Gender differences in anxiety and depression among the caregivers of patients with dementia


Background: Providing care to dementia patients itself poses risk of distress in bio-psychosocial paradigm. It is important to assess the mental health status and attend to the needs of caregivers. The present investigation focuses on gender differences related to anxiety and depression in caregivers of dementia patients. Methods: This cross-sectional study was carried out in an out-patient setting in the Dementia clinic of a tertiary care hospital. Sixty caregivers of consescutive dementia patients receiving outpatient care were assessed using the Hospital Anxiety and Depression Scale (HADS).
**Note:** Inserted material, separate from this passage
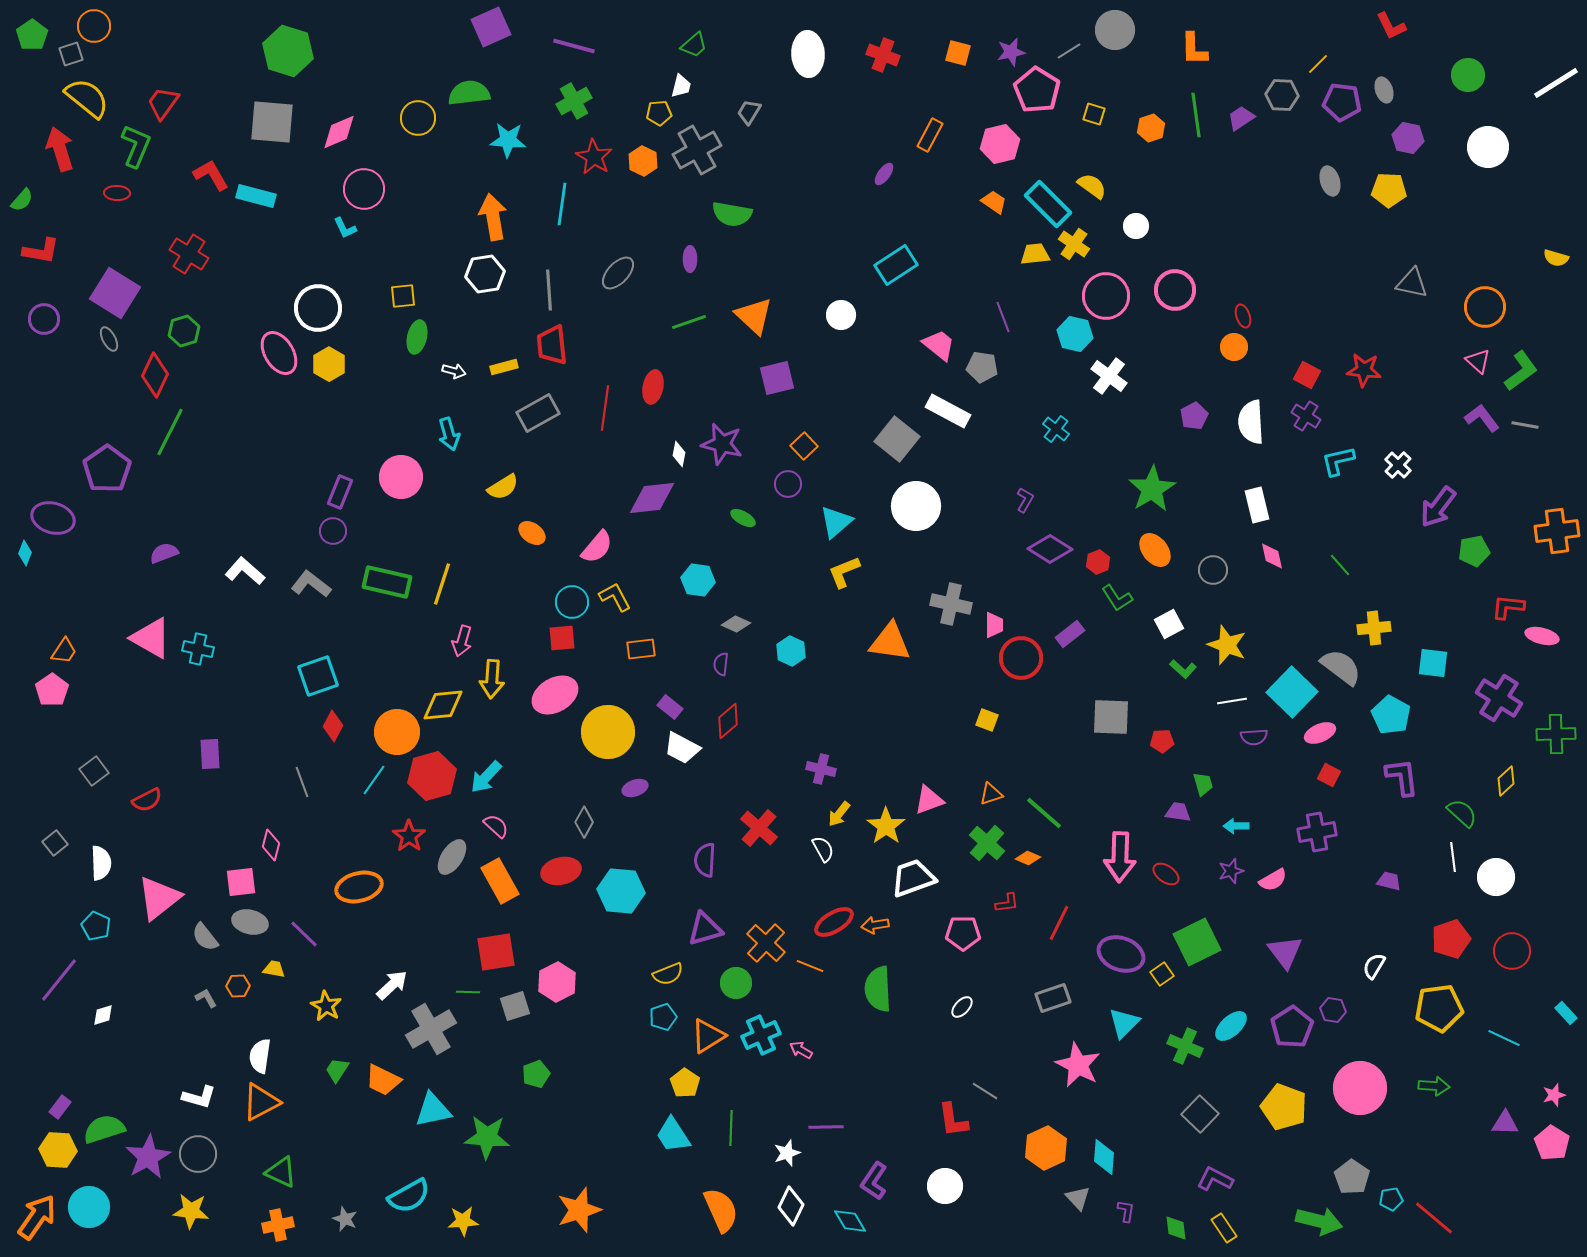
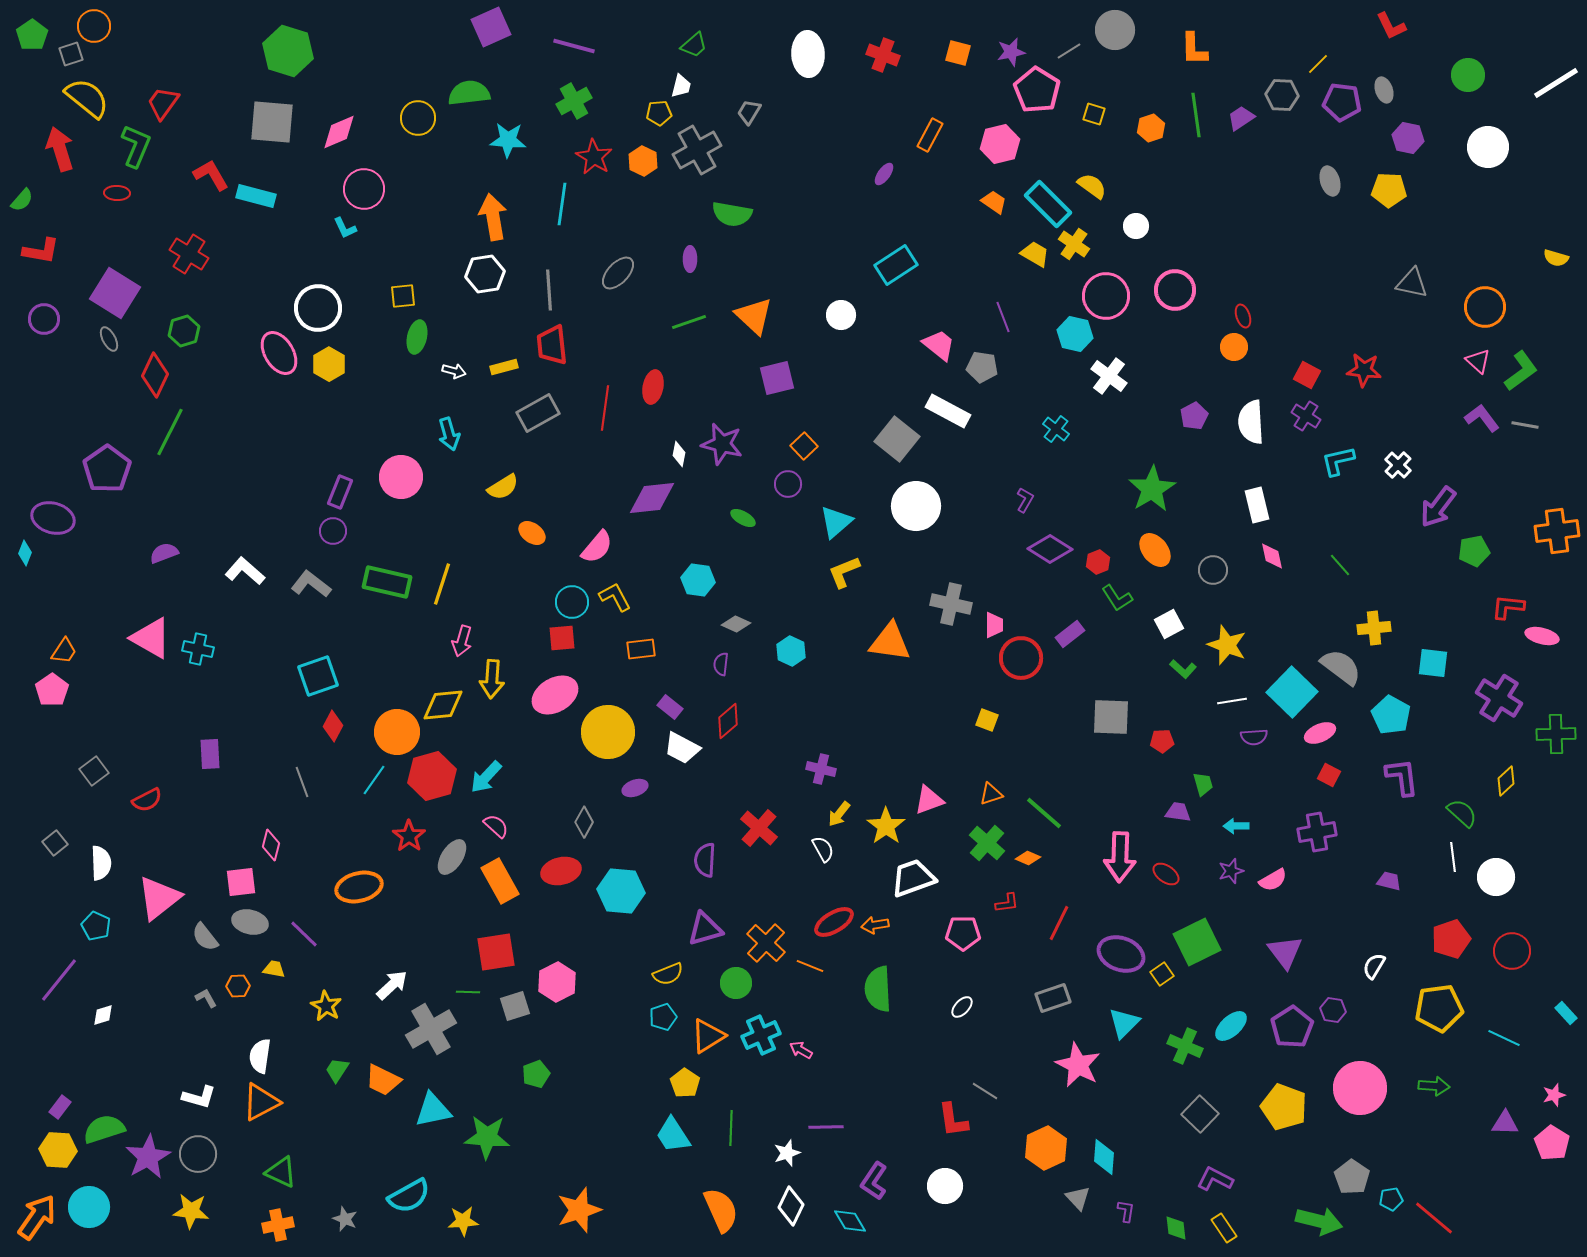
yellow trapezoid at (1035, 254): rotated 36 degrees clockwise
Descriptive analysis was done to find in between group differences for the male and female caregivers and Pearson’s correlation coefficient was calculated to find the association between the number of family members with chronic illness and the scores on HADS. Results: Male and female care- givers differed significantly on the HADS—Total, Anxiety and Depression subscale scores with female care givers having significantly higher scores. There was a significant correlation between the number of family members with chronic illness and HADS-Anxiety subscale scores in female caregivers. Conclusion: It is crucial to screen caregivers, especially females, of patients with dementia for presence of anxiety and depression. This approach will help timely identification and proper management of these individuals. It is important to promote measures to soften the impact that the patient has on the caregiver, and that, at the same time, improves the quality of life of the patient.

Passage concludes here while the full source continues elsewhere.